The AAO is one step closer to achieving its goal of getting the first blindness prevention benefit included under Medicare.

Last month, Senators Chuck Robb (D-Va.) and Lincoln Chafee (R-R.I.) introduced S. 3024, “The Medicare Glaucoma Detection Act of 2000,” a bill containing language developed by the Academy that calls for a Medicare-covered glaucoma detection exam every two years for individuals at high-risk of developing the disease.

Its companion bill, H.R. 2620, the “Medicare Glaucoma Detection Act of 1999” was introduced in the House last July by Rep. Mark Foley (R-Fla.), and it continues to gain cosponsors.

The benefit would consist of a dilated eye exam with an intraocular pressure measurement, and direct ophthalmoscopy or slit-lamp biomicroscopic exam.

The Academy and the bills’ cosponsors continue to fight for the provisions to be included in any Medicare reform packages to be considered in both chambers later this year. In July, the Academy sent an alert to its members urging them to contact their Congressional representatives about cosponsoring H.R. 2620. A sample letter can be found at www.eyenet.org/member/ comm/federal_affairs/glaucoma_letter.html.

As Congress considers repealing cuts mandated in the “Balanced Budget Act of 1997,” the AAO has called on its members to make the detection exam the first blindness prevention benefit under Medicare. Ken Tuck, MD, president of the Academy, says these bills are the first step to help seniors get the preventive exams they need in a fiscally responsible way. “

The language we provided for both bills will fill a shameful void that exists under Medicare,” he says. “Glaucoma afflicts more than three million Americans, half of whom are unaware that they have the disease, and an estimated 120,000 are legally blind because of it.”
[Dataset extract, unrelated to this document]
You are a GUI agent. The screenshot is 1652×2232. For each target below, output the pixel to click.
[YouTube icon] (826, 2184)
HCFA Expands AMD Reimbursement

Iridex Corp. reported that the Health Care Financing Administration (HCFA) issued an updated Program Memorandum, Change Request 1278, that changes the coverage policy for Medicare reimbursement of many age-related macular degeneration (AMD) procedures. AMD procedures that use the company’s Iris Medical OcuLight infrared laser, such as transpupillary thermotherapy (TTT), destruction of macular drusen, and feeder vessel technique, can now be submitted to Medicare for reimbursement.
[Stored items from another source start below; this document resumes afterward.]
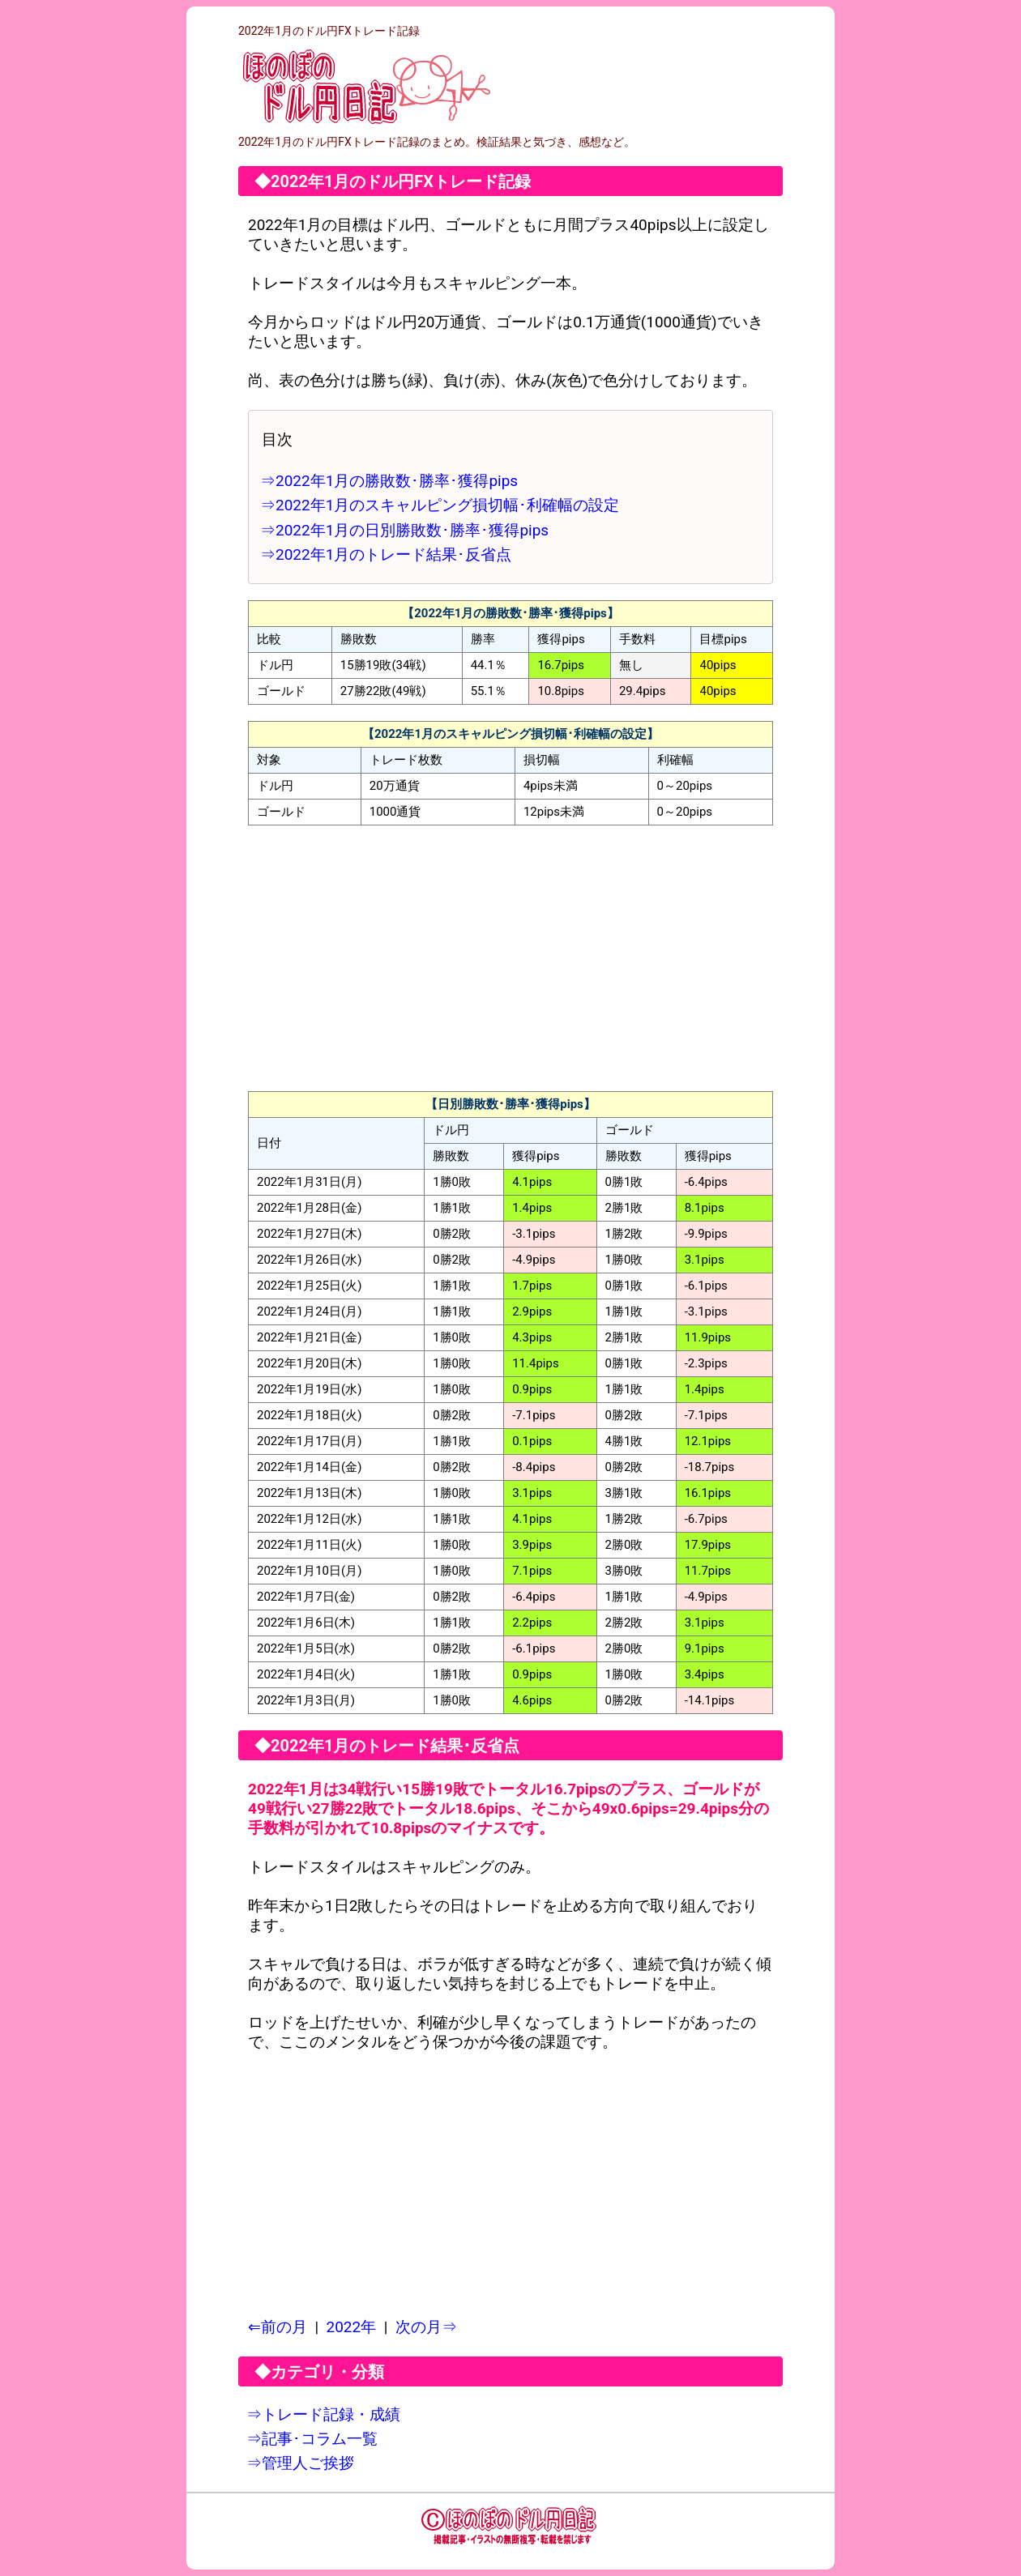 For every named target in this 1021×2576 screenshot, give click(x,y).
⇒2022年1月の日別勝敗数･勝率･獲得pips (404, 530)
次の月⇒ (426, 2327)
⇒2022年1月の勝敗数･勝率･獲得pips (389, 480)
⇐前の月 (277, 2327)
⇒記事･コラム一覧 (312, 2438)
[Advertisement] (510, 958)
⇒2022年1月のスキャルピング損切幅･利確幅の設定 (439, 505)
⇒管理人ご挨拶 (300, 2463)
Change Request 1278, implemented September 4, 2000 and effective July 18, 2000, instructs local medical carriers that, “Both coverage and payment for these procedures are carrier determined.” Previous policy, outlined in Change Request 1214 and implemented July 1, 2000, had instructed local medical carriers to “deny such claims as experimental.” 


Correction

The July 2000 article, “Dissecting the Promise of PDT,” gave an incorrect photo credit. The images were courtesy of Iridex Corp.